Heart failure (HF), which falls outside of the historical macrovascular or microvascular categorizations of diabetes complications, has been overlooked for long time in diabetic patients, despite its increasing prevalence and mortality. As originally stated in the Framingham studies, diabetes is associated with an increased risk of HF. Subsequent studies not only corroborated these findings but also identified HF as the most frequent first onset of cardiovascular involvement. The paramount role of proper management of common modifiable risk factors such as hypertension, obesity, dyslipidemia and smoking, became rapidly clear. Conversely, the impact of intensive glycemic control was more contentious. A large meta-analysis of randomized controlled trials reported a lack of effect of strict glycemic control as compared to standard care on HF-related outcomes. The considerable heterogeneity of the effect estimate and the higher risk conferred by thiazolidinediones suggested that mechanism of action of antidiabetic drugs played a key role. Furthermore, the safety concerns of pioglitazone led Food and Drug Administration to release a guidance for drug manufacturers stating that cardiovascular risk should be comprehensively evaluated during drug development. Surprisingly, in just a few years, large cardiovascular outcome trials established the beneficial cardiovascular effects of sodium-glucose cotransporter 2 inhibitors. These effects were consistent regardless diabetes and ejection fraction. Therefore, scientific community started to question the glucose-lowering and diuretic properties of sodium-glucose cotransporter 2 inhibitors as the unique mechanisms for improved outcomes. A plenty of preclinical and clinical studies identified several mechanisms besides glucose-lowering effects. However, these mechanistic studies focused on animal models and patients with established HF. If the same mechanisms account for beneficial effects in patients at risk for or with pre-HF is unknown. Grubić Rotkvić published an interesting work adding data in early stages HF.
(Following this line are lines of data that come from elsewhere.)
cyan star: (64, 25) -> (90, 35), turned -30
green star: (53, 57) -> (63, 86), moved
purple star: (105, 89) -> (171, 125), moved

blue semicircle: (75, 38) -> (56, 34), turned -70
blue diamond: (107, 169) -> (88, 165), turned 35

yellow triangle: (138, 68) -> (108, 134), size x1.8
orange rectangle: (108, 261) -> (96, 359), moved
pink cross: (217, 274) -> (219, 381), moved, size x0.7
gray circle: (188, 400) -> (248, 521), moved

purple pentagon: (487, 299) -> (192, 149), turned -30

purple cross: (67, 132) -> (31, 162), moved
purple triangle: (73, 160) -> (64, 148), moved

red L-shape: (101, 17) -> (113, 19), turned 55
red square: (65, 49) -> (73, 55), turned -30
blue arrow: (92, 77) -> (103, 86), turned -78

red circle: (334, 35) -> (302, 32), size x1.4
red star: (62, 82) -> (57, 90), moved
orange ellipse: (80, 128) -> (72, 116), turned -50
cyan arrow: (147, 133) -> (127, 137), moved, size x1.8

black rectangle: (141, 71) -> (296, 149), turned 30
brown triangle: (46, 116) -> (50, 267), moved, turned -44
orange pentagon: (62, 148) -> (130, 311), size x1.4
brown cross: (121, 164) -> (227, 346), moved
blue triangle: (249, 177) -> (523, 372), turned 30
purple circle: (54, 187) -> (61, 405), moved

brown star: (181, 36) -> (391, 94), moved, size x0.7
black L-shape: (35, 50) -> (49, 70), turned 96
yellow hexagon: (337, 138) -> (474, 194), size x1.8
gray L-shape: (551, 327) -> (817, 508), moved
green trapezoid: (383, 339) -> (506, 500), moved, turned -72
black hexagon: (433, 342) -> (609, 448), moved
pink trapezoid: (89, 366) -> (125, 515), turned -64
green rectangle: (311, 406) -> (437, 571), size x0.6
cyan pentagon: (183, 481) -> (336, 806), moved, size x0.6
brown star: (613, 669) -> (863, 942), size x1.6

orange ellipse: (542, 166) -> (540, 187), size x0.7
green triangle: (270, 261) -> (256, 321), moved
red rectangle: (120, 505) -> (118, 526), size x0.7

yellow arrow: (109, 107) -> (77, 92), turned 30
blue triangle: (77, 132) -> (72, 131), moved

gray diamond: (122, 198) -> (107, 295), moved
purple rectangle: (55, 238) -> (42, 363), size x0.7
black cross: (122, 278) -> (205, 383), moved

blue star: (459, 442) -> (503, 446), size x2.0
心力衰竭(HF)不属于糖尿病并发症的传统大血管或微血管分类范畴,尽管其患病率和死亡率不断上升,但在糖尿病患者中长期被忽视。正如弗明汉姆研究最初所述,糖尿病与HF风险增加有关。随后的研究不仅证实了这些发现,还将HF确定为心血管受累最常见的首发情况。对高血压、肥胖、血脂异常和吸烟等常见可改变风险因素进行适当管理的至关重要作用很快就显现出来。相反,强化血糖控制的影响则更具争议性。一项对随机对照试验的大型荟萃分析报告称,与标准治疗相比,严格血糖控制对HF相关结局没有效果。效应估计的显著异质性以及噻唑烷二酮类药物带来的更高风险表明,抗糖尿病药物的作用机制起了关键作用。此外,吡格列酮的安全性问题导致美国食品药品监督管理局向药品制造商发布了一份指南,指出在药物研发过程中应全面评估心血管风险。令人惊讶的是,在短短几年内,大型心血管结局试验证实了钠-葡萄糖协同转运蛋白2抑制剂对心血管有益。无论糖尿病和射血分数如何,这些效果都是一致的。因此,科学界开始质疑钠-葡萄糖协同转运蛋白2抑制剂的降糖和利尿特性是否是改善结局的唯一机制。大量临床前和临床研究确定了除降糖作用外的几种机制。然而,这些机制研究集中在动物模型和已确诊HF的患者身上。对于这些机制是否也能解释对有HF风险或处于HF前期患者的有益作用尚不清楚。格鲁比奇·罗特克维奇发表了一项有趣的研究,为HF早期阶段增加了数据。